Fiona MacMillan, Aberdeen, Scotland
Excellent article!
Its not just the immaturity of owners who want to keep their pets by any means, no matter if they suffer in the process, its an abrogation of the first duty of a responsible owner, to make the decisions for that pet which he/she cannot make for itself.
Yes, by all means do everything to alleviate pains and niggles which come in old age - but huge, invasive procedures cannot be the answer.
A good vet will always counsel against such things, and will help an owner to come to terms with the last decision which one has to make.
To any owners who can contemplate the spending of such huge sums on their pet I'd say that that pet will die before them anyway, and that there are always going to be other pets which need a home and a kind heart.
After all - we do not forget the cats and dogs which shared our lives for their brief time, and surely tehre is enough room in our hearts for anotehr - and another - and another ...

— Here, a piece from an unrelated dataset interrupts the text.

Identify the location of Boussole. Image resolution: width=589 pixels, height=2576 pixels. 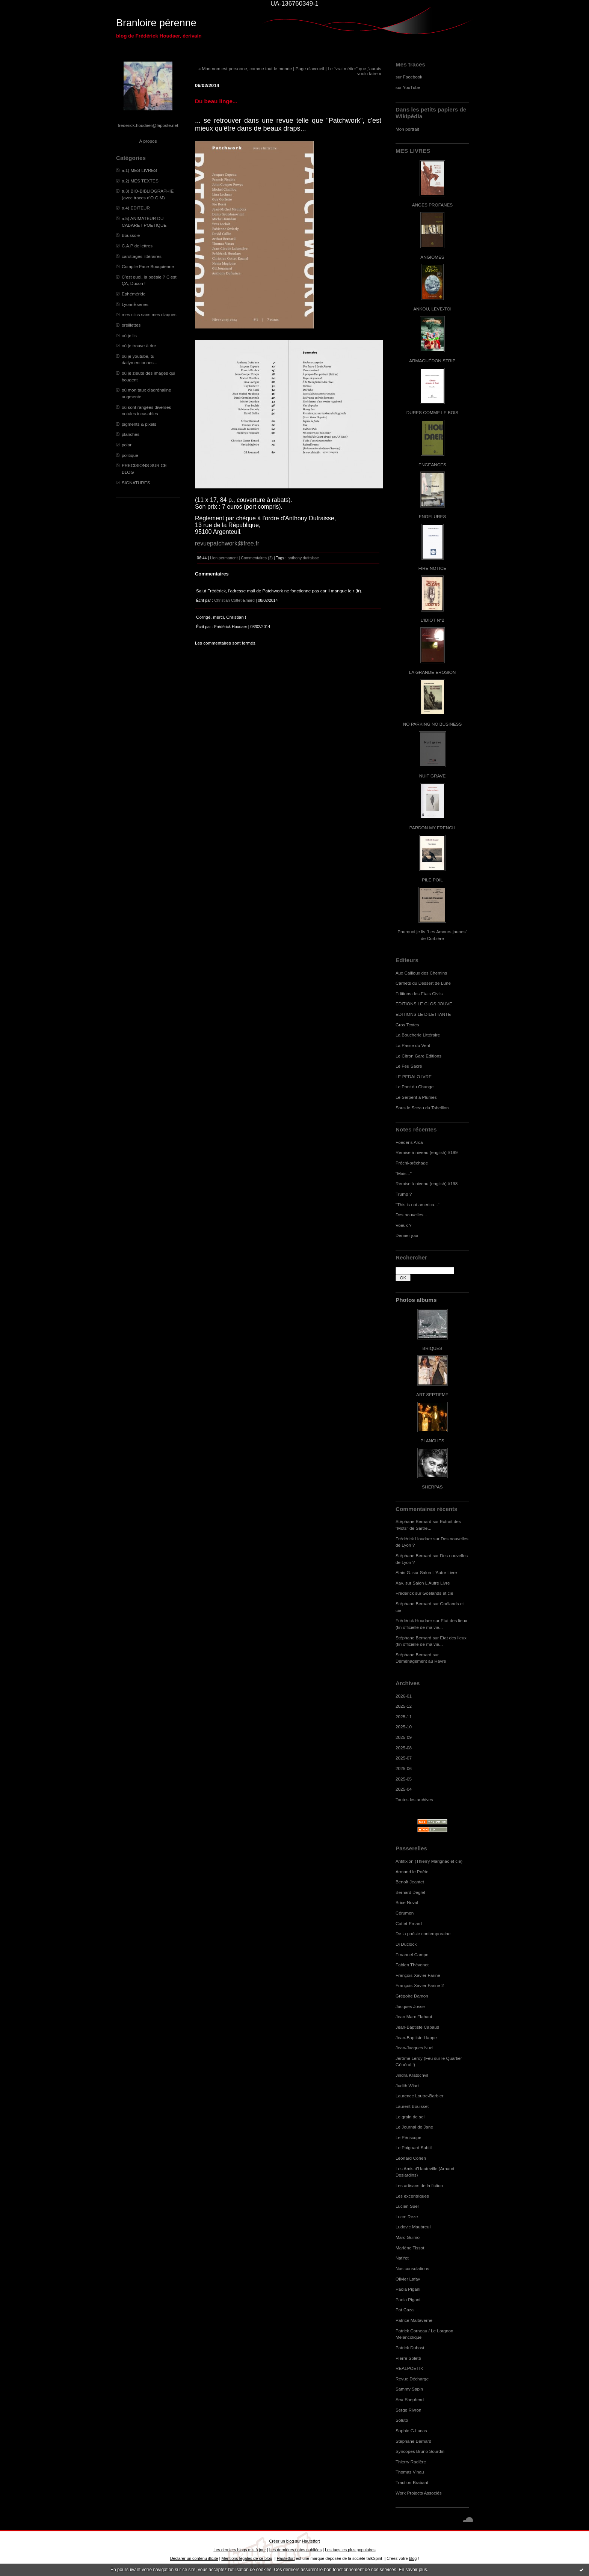
(131, 235).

Vivian G.Evans, Cardiff, Wales, GB
Well I must say an animal being cut up in a laboratory is a far cry from a pampered pet! So perhaps Animal Rights campaigners may have certain priorities,
Maureen Roth, Hampton, UK
What's this "ordinary owners who choose non-essential veterinary treatment" exactly mean? No veterinary treatment whatever is essential if just killing the animal is an option in the owner's mind. I don't see the logical distinction between setting a dog's broken leg and repairing its heart or treating its cancer, except that one is a bit more expensive than the other. And since the animal is not intelligent enough to understand the issues and decide, the owner has to do that. Let the owner enjoy the society of his "gentle Comet eating his biscuits and waiting to die of something else". Don't tell people how to spend their money!